The task: For the entries below, the result should be an exact transcription of the lines from the one with "amount, if any, currently" up to and including the one with "causes a credit", and only those.

[Extracted page text data]
####
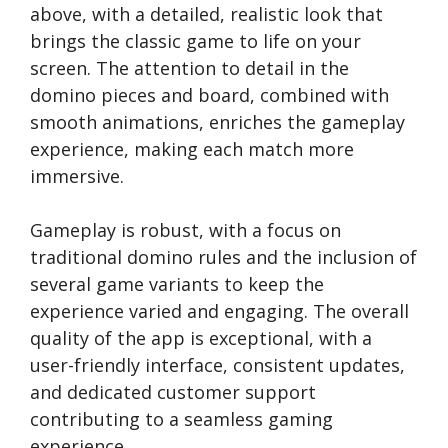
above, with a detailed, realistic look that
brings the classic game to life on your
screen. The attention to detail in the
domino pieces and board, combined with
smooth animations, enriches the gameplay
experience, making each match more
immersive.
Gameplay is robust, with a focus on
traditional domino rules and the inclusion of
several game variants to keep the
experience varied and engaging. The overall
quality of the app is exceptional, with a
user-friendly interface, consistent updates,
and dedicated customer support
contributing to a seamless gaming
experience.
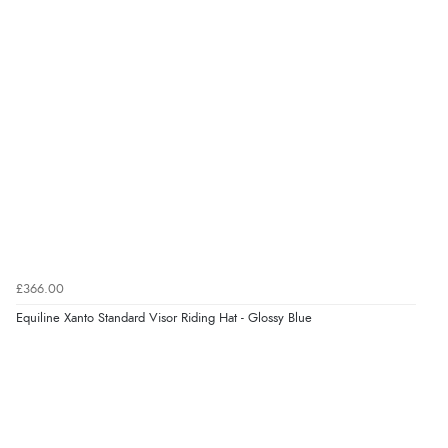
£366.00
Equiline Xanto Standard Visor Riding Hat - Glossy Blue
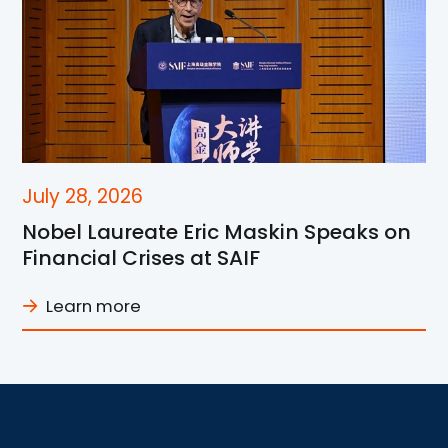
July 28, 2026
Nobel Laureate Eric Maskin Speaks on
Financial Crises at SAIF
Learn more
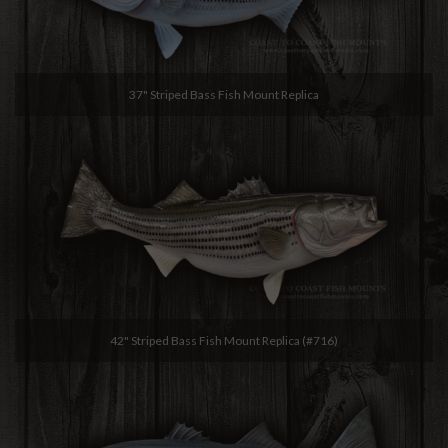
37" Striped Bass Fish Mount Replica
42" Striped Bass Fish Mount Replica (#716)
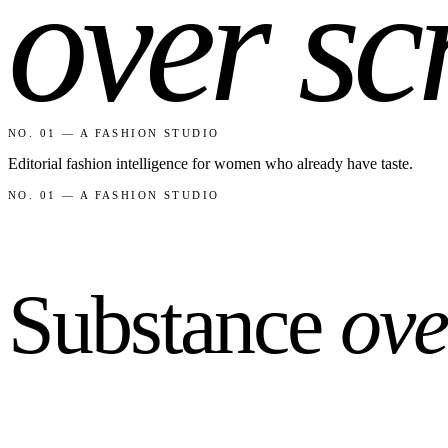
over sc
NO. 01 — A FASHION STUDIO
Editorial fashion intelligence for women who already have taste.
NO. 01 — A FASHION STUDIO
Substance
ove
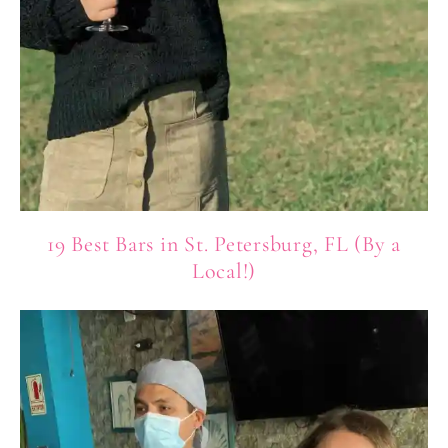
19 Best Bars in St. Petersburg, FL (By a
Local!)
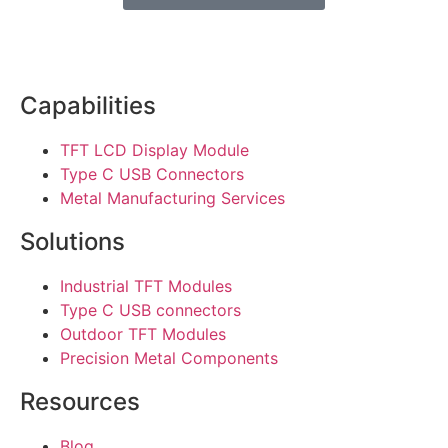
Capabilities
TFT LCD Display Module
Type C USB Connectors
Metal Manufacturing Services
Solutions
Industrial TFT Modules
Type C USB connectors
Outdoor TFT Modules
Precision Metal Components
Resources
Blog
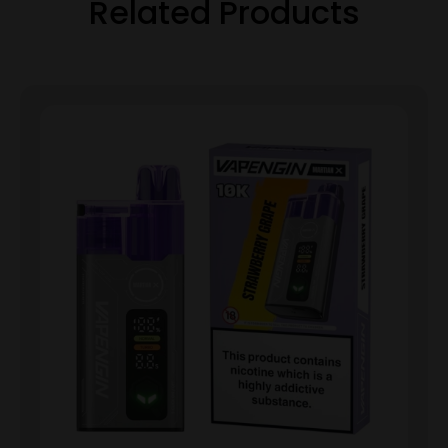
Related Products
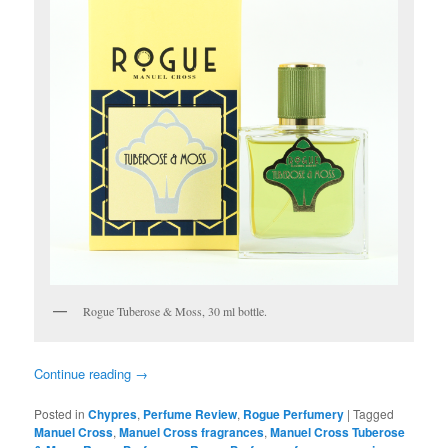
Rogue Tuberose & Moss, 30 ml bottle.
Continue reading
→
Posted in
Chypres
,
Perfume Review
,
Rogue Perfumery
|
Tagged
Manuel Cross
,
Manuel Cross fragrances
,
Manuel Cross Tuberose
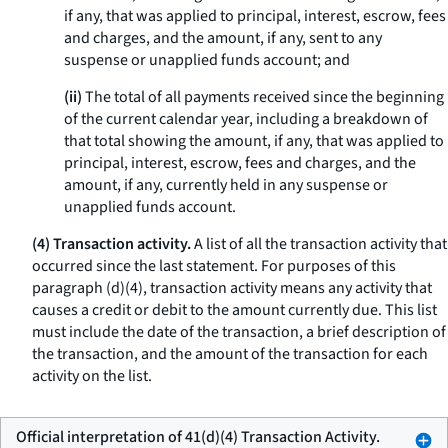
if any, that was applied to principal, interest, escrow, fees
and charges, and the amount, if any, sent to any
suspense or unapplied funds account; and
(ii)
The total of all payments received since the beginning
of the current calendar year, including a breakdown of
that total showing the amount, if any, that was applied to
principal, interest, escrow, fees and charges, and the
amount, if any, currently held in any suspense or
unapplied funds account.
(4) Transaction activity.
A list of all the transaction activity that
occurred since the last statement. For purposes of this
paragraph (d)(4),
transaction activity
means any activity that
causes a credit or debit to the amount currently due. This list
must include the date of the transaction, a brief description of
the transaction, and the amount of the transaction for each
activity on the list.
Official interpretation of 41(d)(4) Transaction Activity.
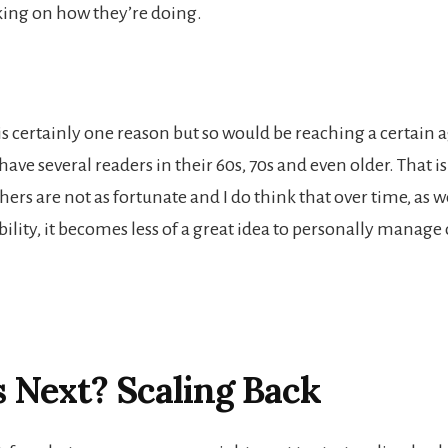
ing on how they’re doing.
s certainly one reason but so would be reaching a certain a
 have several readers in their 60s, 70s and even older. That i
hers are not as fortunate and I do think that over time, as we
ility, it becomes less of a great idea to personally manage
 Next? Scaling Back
####
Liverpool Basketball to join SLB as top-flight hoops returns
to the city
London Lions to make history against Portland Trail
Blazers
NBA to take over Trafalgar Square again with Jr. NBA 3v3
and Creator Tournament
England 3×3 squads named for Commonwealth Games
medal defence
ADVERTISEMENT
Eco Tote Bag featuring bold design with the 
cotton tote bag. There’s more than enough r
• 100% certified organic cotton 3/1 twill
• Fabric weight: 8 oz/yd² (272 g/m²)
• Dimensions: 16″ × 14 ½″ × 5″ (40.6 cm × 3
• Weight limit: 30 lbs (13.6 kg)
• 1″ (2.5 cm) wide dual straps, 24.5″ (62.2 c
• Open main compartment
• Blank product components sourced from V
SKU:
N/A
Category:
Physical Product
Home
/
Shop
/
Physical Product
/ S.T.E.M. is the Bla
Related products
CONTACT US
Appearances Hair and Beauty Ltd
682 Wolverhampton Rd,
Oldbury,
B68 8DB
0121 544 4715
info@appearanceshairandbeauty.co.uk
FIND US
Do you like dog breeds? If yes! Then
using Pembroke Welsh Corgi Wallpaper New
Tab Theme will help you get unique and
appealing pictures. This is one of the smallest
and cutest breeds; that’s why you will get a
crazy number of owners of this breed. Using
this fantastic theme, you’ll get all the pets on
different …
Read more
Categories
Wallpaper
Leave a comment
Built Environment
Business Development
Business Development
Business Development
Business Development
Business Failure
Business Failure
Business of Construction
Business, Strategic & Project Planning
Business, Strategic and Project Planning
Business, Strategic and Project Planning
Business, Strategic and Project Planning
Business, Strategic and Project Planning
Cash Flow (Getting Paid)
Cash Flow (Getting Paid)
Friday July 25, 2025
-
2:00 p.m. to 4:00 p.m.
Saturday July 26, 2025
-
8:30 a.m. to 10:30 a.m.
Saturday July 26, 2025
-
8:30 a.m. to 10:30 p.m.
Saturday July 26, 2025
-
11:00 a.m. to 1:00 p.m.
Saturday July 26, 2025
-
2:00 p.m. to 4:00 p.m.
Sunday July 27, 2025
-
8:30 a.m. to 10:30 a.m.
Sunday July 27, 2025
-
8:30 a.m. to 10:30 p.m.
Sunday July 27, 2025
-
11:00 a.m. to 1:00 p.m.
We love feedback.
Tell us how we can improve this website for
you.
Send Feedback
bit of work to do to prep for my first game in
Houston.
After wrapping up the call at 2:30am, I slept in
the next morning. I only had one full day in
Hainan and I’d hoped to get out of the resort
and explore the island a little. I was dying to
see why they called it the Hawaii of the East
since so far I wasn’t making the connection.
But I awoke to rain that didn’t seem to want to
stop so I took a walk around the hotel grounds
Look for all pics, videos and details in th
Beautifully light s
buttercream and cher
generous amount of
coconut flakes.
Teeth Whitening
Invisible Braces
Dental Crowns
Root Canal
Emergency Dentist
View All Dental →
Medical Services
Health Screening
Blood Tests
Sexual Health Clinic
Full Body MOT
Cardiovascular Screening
####
Output for this task:
amount, if any, currently held in any suspense or
unapplied funds account.
(4) Transaction activity.
A list of all the transaction activity that
occurred since the last statement. For purposes of this
paragraph (d)(4),
transaction activity
means any activity that
causes a credit or debit to the amount currently due. This list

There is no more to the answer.